Der US-Rechnungshof warnt vor möglichen GPS-Ausfällen ab 2010. Dann nämlich wird die erste Satellitengeneration des Navigationssystems das Ende ihrer Lebenszeit erreicht haben. "Es ist nicht sicher, ob die Air Force rechtzeitig neue Satelliten beschaffen kann, um die bestehenden GPS-Services ohne Unterbrechungen aufrechtzuerhalten." Das Budget wurde bereits um 870 Millionen Dollar überschritten.

Wenn ein Bericht des US-Rechnungshofs mit den Worten "signifikante Herausforderungen" beginnt, dann ist Feuer am Dach des betreffenden Regierungsprojekts.

Waren es in den letzten Jahren zumeist Projekte des Ministeriums für Heimatschutz, etwa das noch immer nicht wie geplant funktionierende Ein- und Ausreisekontrollsystem (US VISIT), so ist diesmal das Global Positioning System (GPS) betroffen.

"Es ist unsicher, ob die Air Force rechtzeitig neue Satelliten beschaffen kann, um die bestehenden GPS-Services ohne Unterbrechungen aufrechtzuerhalten. Wenn nicht, könnte das sowohl militärische Operationen wie zivile Benutzer beeinträchtigen", heißt es denn auch im ersten Satz des Berichts.

Wahrscheinlichkeit von Ausfällen erhöht

Wenn die Air Force hinter den Zeitplan zurückfalle, dann werde es 2010 mit erhöhter Wahrscheinlichkeit zu Ausfällen kommen. 2010 erreichen die ältesten der verhältnismäßig niedrig fliegenden GPS-Satelliten das Ende ihrer Lebenszeit. Die ersten der zweiten Generation (IIF) starten erst heuer Anfang November ins All, mit drei Jahren Verspätung. Die ursprüngliche Kostenschätzung wurde laut Rechnungshof um 870 Millionen Dollar überschritten.
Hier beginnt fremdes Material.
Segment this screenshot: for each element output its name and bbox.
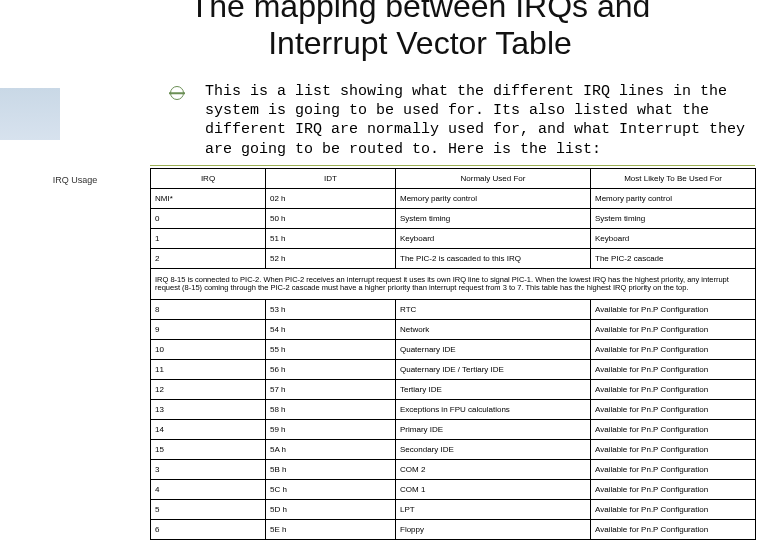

"Unklare Verantwortlichkeiten" ("Diffuse Leadership") ortet der Rechnungshof, zumal es bei der Air Force keine zentrale Stelle gebe, die sowohl Beschaffung wie auch die Ausbringung von GPS-Elementen koordiniere.
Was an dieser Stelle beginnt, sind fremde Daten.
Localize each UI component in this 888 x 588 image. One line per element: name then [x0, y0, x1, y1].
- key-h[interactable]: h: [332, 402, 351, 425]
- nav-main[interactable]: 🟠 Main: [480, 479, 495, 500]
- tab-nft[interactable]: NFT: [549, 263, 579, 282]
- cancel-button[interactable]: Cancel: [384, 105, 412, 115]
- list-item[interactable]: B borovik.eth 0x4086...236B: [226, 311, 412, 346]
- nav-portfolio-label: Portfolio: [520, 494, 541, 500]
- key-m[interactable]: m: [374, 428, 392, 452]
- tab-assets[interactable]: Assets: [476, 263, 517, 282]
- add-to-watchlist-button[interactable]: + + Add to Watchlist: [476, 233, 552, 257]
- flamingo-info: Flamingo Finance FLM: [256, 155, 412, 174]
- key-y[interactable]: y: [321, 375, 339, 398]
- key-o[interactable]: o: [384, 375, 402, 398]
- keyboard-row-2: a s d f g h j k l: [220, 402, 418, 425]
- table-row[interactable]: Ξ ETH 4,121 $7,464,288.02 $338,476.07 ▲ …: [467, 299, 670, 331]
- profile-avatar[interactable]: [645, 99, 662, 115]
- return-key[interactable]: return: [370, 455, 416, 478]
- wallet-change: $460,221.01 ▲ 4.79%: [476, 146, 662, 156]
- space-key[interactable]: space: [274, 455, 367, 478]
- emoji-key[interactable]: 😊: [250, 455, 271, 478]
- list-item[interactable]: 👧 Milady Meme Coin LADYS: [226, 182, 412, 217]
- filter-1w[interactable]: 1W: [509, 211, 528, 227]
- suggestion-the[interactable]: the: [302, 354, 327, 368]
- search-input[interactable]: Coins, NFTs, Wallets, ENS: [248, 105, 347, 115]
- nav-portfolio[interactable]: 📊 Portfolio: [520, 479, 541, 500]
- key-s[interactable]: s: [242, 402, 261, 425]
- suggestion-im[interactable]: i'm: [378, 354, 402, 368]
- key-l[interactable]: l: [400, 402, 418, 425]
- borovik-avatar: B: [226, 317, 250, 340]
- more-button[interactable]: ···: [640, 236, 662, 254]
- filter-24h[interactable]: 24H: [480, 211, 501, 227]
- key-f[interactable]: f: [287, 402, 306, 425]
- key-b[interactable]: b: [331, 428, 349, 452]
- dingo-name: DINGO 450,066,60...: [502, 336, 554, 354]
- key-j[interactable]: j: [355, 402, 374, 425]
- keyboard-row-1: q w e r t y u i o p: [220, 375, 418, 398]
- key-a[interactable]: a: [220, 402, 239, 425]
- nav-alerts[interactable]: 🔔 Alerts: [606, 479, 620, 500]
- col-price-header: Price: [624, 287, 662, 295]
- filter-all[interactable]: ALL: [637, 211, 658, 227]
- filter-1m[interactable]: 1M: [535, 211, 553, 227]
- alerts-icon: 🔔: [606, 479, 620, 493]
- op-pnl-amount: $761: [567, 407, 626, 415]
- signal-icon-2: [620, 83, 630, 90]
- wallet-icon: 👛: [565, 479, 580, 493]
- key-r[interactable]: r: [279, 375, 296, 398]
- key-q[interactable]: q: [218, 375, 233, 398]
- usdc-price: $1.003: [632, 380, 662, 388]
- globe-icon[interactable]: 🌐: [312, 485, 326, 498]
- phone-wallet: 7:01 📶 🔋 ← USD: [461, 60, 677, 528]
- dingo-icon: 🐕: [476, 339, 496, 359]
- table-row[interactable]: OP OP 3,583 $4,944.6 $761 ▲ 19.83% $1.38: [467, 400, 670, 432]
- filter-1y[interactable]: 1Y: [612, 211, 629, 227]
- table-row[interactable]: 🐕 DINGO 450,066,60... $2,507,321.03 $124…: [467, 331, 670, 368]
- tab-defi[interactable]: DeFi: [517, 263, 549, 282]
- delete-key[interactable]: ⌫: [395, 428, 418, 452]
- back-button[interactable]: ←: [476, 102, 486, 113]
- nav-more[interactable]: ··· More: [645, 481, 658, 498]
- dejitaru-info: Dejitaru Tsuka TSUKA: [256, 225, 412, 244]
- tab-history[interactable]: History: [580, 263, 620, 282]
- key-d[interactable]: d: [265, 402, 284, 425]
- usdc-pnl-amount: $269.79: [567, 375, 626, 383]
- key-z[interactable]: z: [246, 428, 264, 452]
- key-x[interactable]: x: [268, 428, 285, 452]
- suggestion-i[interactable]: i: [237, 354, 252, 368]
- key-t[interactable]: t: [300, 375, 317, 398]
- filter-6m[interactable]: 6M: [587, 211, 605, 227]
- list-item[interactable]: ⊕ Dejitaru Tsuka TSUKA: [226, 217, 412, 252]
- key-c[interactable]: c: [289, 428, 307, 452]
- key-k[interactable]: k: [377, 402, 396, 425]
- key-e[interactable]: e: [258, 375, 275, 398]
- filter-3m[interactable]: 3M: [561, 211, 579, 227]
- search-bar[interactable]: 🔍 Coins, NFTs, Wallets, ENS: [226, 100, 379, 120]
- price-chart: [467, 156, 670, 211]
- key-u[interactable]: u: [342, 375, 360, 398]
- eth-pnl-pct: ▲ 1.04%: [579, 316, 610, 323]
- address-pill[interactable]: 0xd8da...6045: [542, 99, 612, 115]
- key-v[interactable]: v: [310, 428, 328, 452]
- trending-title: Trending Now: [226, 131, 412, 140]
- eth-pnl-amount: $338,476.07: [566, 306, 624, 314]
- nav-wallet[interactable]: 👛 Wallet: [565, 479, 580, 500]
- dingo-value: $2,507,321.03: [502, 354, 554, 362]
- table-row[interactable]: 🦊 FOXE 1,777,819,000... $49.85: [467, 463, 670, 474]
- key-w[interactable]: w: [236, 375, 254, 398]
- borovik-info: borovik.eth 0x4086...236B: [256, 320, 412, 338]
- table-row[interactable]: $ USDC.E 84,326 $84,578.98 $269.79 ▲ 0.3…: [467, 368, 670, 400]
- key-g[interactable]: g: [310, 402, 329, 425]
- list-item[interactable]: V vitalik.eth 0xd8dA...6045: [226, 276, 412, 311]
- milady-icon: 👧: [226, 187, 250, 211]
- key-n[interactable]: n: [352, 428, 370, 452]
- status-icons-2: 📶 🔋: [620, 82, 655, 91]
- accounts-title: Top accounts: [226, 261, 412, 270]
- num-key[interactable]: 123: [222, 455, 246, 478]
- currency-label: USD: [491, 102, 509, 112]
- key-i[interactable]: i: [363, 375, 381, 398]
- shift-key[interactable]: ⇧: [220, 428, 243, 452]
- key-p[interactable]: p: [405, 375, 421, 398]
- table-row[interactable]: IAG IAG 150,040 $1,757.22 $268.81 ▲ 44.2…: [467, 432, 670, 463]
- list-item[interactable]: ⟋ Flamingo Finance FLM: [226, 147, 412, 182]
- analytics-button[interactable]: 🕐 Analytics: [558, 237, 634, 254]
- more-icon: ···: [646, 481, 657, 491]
"Weitreichende Auswirkungen"

Beim Launch der Satelliten für das ziemlich teuer ausgefallene und mit reichlicher Verspätung gestartete Programm GPS IIF darf also nichts schiefgehen. Ansonsten drohe nämlich die Gesamtzahl aller Satelliten unter jenes Niveau zu fallen, das die US-Regierung garantiert habe: "Das könnte weitreichende Auswirkungen auf alle GPS-Benutzer haben."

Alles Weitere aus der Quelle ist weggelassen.